December 13, 2007

The 2008 "Internet" Elections

How important will internet marketing be for candidates during the primaries and general elections? Can a candidate win at the polls without ‘a win’ on the web?

It was just over a year ago, while blogging on Forbes.com about the 2008 elections, that I first heard the name Barack O’bama and the words presidential candidate in the same sentence. At the time I thought wait, who the heck is Barack O’bama? I did some web research and found that he was a junior senator who hadn’t even served two years and yet there were more internet sites devoted to ‘O’bama for President’ than I ever would have expected for an unknown political player with no real congressional achievements.
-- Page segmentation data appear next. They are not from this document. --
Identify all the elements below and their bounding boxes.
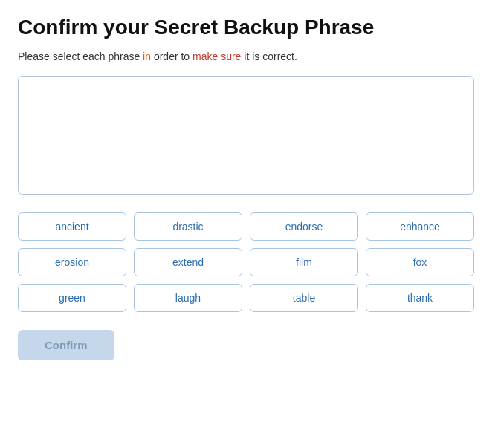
word-grid: ancientdrasticendorseenhanceerosionexten… (18, 212, 474, 312)
subtitle: Please select each phrase in order to ma… (18, 51, 474, 62)
subtitle-before: Please select each phrase (18, 51, 143, 62)
confirm-button[interactable]: Confirm (18, 330, 114, 360)
word-button[interactable]: thank (366, 284, 474, 312)
subtitle-highlight-in: in (143, 51, 151, 62)
word-button[interactable]: extend (134, 248, 242, 276)
subtitle-highlight-make-sure: make sure (192, 51, 241, 62)
word-button[interactable]: table (250, 284, 358, 312)
word-button[interactable]: fox (366, 248, 474, 276)
selection-area (18, 76, 474, 195)
word-button[interactable]: drastic (134, 212, 242, 241)
word-button[interactable]: laugh (134, 284, 242, 312)
word-button[interactable]: ancient (18, 212, 126, 241)
word-button[interactable]: enhance (366, 212, 474, 241)
subtitle-after: it is correct. (241, 51, 297, 62)
word-button[interactable]: film (250, 248, 358, 276)
word-button[interactable]: endorse (250, 212, 358, 241)
word-button[interactable]: erosion (18, 248, 126, 276)
page-title: Confirm your Secret Backup Phrase (18, 15, 474, 40)
subtitle-middle: order to (151, 51, 192, 62)
word-button[interactable]: green (18, 284, 126, 312)
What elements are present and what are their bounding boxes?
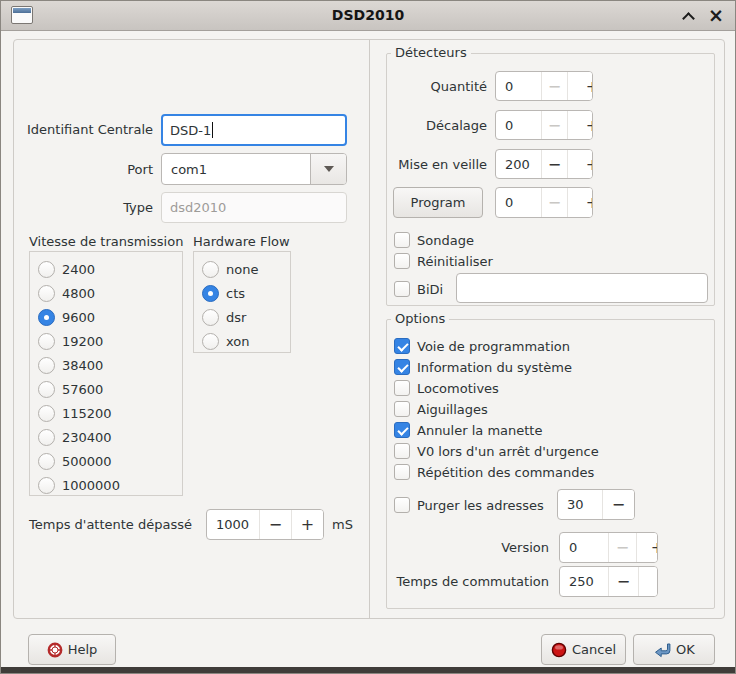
program-spinbox[interactable]: 0 − + (495, 187, 593, 218)
version-label: Version (401, 532, 549, 563)
ok-enter-arrow-icon (653, 642, 671, 658)
checkbox-icon (394, 232, 410, 248)
timeout-value: 1000 (207, 510, 259, 539)
minus-icon[interactable]: − (541, 150, 567, 178)
program-value: 0 (496, 188, 541, 217)
radio-none[interactable]: none (202, 259, 290, 279)
radio-xon[interactable]: xon (202, 331, 290, 351)
decalage-spinbox[interactable]: 0 − + (495, 110, 593, 140)
checkbox-icon (394, 281, 410, 297)
radio-icon (38, 285, 55, 302)
bidi-checkbox[interactable]: BiDi (394, 280, 443, 298)
radio-icon (38, 357, 55, 374)
radio-icon (202, 333, 219, 350)
plus-icon[interactable]: + (638, 567, 658, 596)
program-button[interactable]: Program (393, 187, 483, 218)
minus-icon[interactable]: − (602, 490, 634, 519)
plus-icon[interactable]: + (636, 533, 658, 562)
plus-icon[interactable]: + (567, 188, 593, 217)
hardware-flow-frame-label: Hardware Flow (193, 234, 290, 249)
v0-arret-urgence-checkbox[interactable]: V0 lors d'un arrêt d'urgence (394, 442, 599, 460)
checkbox-checked-icon (394, 422, 410, 438)
text-caret (212, 122, 213, 138)
repetition-des-commandes-checkbox[interactable]: Répétition des commandes (394, 463, 594, 481)
aiguillages-checkbox[interactable]: Aiguillages (394, 400, 488, 418)
dialog-window: DSD2010 × Identifiant Centrale DSD-1 Por… (0, 0, 736, 674)
decalage-value: 0 (496, 111, 541, 139)
checkbox-icon (394, 497, 410, 513)
window-title: DSD2010 (1, 7, 735, 23)
radio-57600[interactable]: 57600 (38, 379, 182, 399)
purger-les-adresses-checkbox[interactable]: Purger les adresses (394, 496, 544, 514)
close-button[interactable]: × (703, 1, 729, 31)
radio-icon (38, 477, 55, 494)
radio-icon (38, 261, 55, 278)
sondage-checkbox[interactable]: Sondage (394, 231, 474, 249)
port-label: Port (17, 153, 153, 185)
quantite-value: 0 (496, 72, 541, 100)
radio-dsr[interactable]: dsr (202, 307, 290, 327)
timeout-label: Temps d'attente dépassé (29, 509, 199, 540)
port-dropdown-button[interactable] (310, 154, 346, 184)
minus-icon[interactable]: − (259, 510, 291, 539)
plus-icon[interactable]: + (567, 150, 593, 178)
radio-38400[interactable]: 38400 (38, 355, 182, 375)
version-value: 0 (560, 533, 608, 562)
cancel-button-label: Cancel (572, 642, 616, 657)
plus-icon[interactable]: + (567, 72, 593, 100)
shade-button[interactable] (675, 1, 701, 31)
timeout-spinbox[interactable]: 1000 − + (206, 509, 324, 540)
commutation-spinbox[interactable]: 250 − + (559, 566, 658, 597)
checkbox-icon (394, 443, 410, 459)
radio-4800[interactable]: 4800 (38, 283, 182, 303)
title-bar: DSD2010 × (1, 1, 735, 31)
radio-9600[interactable]: 9600 (38, 307, 182, 327)
close-icon: × (708, 6, 724, 25)
minus-icon[interactable]: − (608, 533, 636, 562)
purger-spinbox[interactable]: 30 − (557, 489, 635, 520)
annuler-la-manette-checkbox[interactable]: Annuler la manette (394, 421, 542, 439)
minus-icon[interactable]: − (541, 72, 567, 100)
reinitialiser-checkbox[interactable]: Réinitialiser (394, 252, 493, 270)
bidi-input[interactable] (456, 273, 708, 303)
window-bottom-edge (1, 667, 735, 673)
radio-2400[interactable]: 2400 (38, 259, 182, 279)
minus-icon[interactable]: − (608, 567, 638, 596)
radio-cts[interactable]: cts (202, 283, 290, 303)
mise-en-veille-value: 200 (496, 150, 541, 178)
information-du-systeme-checkbox[interactable]: Information du système (394, 358, 572, 376)
radio-500000[interactable]: 500000 (38, 451, 182, 471)
minus-icon[interactable]: − (541, 111, 567, 139)
port-combobox[interactable]: com1 (161, 153, 347, 185)
quantite-spinbox[interactable]: 0 − + (495, 71, 593, 101)
commutation-value: 250 (560, 567, 608, 596)
shade-icon (682, 12, 695, 25)
minus-icon[interactable]: − (541, 188, 567, 217)
vitesse-frame-label: Vitesse de transmission (29, 234, 183, 249)
locomotives-checkbox[interactable]: Locomotives (394, 379, 499, 397)
ok-button[interactable]: OK (633, 634, 715, 665)
identifiant-label: Identifiant Centrale (17, 114, 153, 145)
timeout-unit-label: mS (332, 509, 362, 540)
plus-icon[interactable]: + (291, 510, 323, 539)
radio-230400[interactable]: 230400 (38, 427, 182, 447)
type-label: Type (17, 192, 153, 223)
purger-value: 30 (558, 490, 602, 519)
radio-icon (38, 405, 55, 422)
identifiant-input[interactable]: DSD-1 (161, 114, 347, 146)
radio-icon (38, 333, 55, 350)
radio-19200[interactable]: 19200 (38, 331, 182, 351)
radio-115200[interactable]: 115200 (38, 403, 182, 423)
plus-icon[interactable]: + (567, 111, 593, 139)
help-button[interactable]: Help (28, 634, 116, 665)
port-value: com1 (162, 154, 310, 184)
mise-en-veille-spinbox[interactable]: 200 − + (495, 149, 593, 179)
version-spinbox[interactable]: 0 − + (559, 532, 658, 563)
hardware-flow-radio-group: none cts dsr xon (193, 251, 291, 353)
cancel-button[interactable]: Cancel (541, 634, 626, 665)
radio-1000000[interactable]: 1000000 (38, 475, 182, 495)
voie-de-programmation-checkbox[interactable]: Voie de programmation (394, 337, 570, 355)
radio-icon (38, 453, 55, 470)
ok-button-label: OK (676, 642, 695, 657)
quantite-label: Quantité (347, 71, 487, 101)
So how did an unknown junior senator suddenly spring to the forefront of politics during the race for the presidential seat? Genius Marketing and smart [aggressive] use of the internet.
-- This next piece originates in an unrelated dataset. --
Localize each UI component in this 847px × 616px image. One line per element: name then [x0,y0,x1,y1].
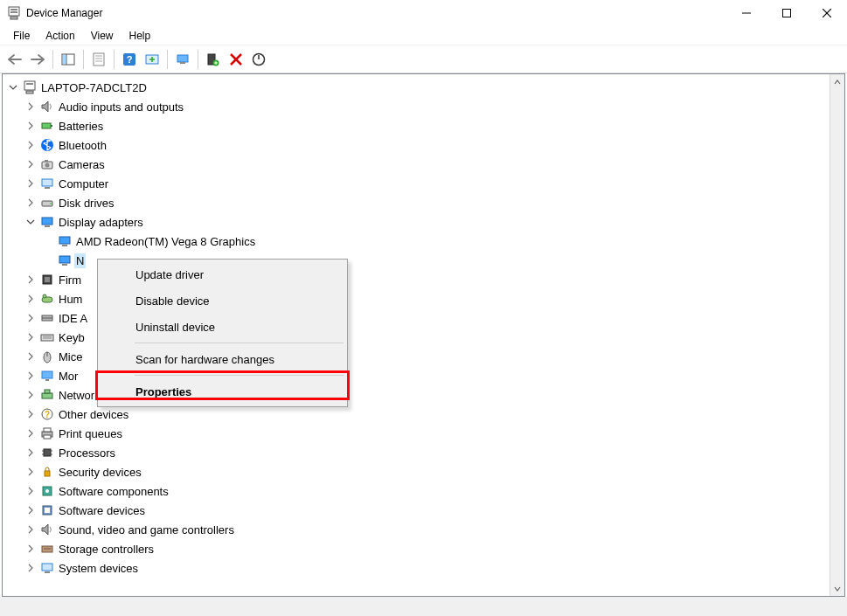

Over the last year we’ve seen campaign trails sprout a number of candidate sponsored YouTube ads, one-on-one candidate forums on MySpace and MTV, candidate profiles on Facebook, campaign stop-shops in Second Life’s virtual world, and now voter submitted YouTube questions seem to be driving the contexts of presidential debate forums.

A year ago I might have said that successful internet marketing was a supportive factor to building awareness but not "the" factor for winning at the polls (think Howard Dean). Today, it's half the battleground.
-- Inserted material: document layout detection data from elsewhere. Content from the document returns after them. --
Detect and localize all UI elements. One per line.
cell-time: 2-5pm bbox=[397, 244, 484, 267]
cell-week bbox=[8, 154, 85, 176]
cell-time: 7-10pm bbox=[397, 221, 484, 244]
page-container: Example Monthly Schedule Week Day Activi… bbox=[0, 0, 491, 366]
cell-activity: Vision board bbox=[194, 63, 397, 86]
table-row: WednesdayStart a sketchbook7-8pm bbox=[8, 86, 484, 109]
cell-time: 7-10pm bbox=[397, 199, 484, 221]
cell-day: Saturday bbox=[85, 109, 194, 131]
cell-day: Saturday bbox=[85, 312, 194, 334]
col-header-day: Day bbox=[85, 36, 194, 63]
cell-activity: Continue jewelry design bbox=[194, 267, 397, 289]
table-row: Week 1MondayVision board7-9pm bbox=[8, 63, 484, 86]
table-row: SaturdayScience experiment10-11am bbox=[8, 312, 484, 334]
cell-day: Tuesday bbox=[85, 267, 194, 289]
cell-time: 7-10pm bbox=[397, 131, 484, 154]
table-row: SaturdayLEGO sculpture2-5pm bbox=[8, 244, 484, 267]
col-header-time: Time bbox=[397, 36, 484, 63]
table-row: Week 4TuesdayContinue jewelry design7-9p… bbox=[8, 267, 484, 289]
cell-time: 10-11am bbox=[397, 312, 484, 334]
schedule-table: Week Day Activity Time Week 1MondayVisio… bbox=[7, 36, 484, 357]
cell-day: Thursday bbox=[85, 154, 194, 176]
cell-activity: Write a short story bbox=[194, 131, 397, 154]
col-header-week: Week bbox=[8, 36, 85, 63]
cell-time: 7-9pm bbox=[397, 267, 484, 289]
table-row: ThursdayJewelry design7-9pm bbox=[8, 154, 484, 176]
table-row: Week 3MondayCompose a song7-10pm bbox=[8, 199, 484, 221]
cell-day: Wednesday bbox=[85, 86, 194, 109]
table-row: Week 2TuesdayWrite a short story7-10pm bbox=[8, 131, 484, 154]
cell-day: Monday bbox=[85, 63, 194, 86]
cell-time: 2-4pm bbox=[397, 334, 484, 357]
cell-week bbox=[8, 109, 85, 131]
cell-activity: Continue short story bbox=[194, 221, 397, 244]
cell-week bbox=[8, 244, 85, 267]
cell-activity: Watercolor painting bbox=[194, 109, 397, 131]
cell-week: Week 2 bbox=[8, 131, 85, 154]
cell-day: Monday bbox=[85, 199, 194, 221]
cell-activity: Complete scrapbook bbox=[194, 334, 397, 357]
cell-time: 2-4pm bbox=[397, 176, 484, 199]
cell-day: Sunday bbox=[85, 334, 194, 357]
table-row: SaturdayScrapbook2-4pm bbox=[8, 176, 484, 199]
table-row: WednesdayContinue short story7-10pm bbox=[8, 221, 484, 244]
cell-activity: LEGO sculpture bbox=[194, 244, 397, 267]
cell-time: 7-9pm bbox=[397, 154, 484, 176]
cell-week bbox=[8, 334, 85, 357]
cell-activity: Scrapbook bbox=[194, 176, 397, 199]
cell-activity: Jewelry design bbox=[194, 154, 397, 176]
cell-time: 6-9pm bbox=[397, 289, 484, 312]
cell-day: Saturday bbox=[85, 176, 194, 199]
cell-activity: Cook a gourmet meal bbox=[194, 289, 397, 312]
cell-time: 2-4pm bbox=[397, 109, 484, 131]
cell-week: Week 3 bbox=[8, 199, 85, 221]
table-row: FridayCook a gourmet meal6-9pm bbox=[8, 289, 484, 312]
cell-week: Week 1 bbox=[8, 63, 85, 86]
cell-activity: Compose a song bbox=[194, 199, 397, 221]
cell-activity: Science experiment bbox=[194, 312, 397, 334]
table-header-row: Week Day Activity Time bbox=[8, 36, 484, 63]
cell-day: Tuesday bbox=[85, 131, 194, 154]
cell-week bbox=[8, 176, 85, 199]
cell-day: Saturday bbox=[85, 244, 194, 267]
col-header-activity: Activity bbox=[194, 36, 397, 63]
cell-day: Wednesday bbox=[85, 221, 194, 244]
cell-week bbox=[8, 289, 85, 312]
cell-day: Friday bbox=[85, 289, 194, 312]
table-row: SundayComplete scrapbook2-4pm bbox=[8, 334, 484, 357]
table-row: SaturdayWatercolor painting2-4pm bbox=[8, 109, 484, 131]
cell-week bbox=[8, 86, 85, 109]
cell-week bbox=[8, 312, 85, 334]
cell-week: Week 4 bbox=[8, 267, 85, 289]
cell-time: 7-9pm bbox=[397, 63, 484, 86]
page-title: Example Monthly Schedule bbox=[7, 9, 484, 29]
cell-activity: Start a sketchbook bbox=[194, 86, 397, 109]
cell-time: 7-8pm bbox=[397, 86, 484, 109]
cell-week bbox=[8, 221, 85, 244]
Six months ago Barack O’bama and Ron Paul both had laughable leads over all other candidates in their number of MySpace friends and YouTube channel views. And yet all the polling data concluded that neither Paul nor O’bama were front-runner candidates for their respective parties. In fact Paul barely registered on any poll. Flash-forward to recent weeks where O’bama (the candidate who’s harnessed the internet most effectively and most aggressively) is a serious contender for the democratic nomination with Clinton recently losing significant lead points to O’bama in several key swing states. And while Ron Paul is still in the bottom percentages of republican polls - his candidacy and general popular support has definitely gained spotlight attention and he’s risen quite quickly in just the last few months alone.

I don’t know if the web is the new ‘campaign battleground’ but I do know two things: 1) the democrats are harnessing the internet far more effectively as a campaign tool and 2) younger-generation voters are watching far more political YouTube clips than they are televised debates. At the end of the day, candidates who do not aggressively tackle the internet arena will be doing a serious disservice to their campaign strategy and their overall chances for winning the top seat.

** Hint, hint Republicans….**

On election-day eventually it might even come down to "vote for your candidate at the polls...OR vote online at myvote.com"

2 comments:

Anonymous said...

i agree. check out this link about myspace

http://businessweek.com/technology/content/dec2007/tc20071213_093878.htm?chan=top+news_top+news+index_businessweek+exclusives

for myspace voters it does also say that immigration is the top issue for republicans while iraq and the economy are the top issues for democrats. figures.

Dan said...

I hate to get picky, but it does not state that immigration is the top issue for Rs; it says "more Republicans name immigration as important [that Democrats]." Breaking out the arithmetic, if 38% of Rs place the war as the top issue and another 28% say it's the economy, then no more than 34% of Rs could place immigration at the top of their list.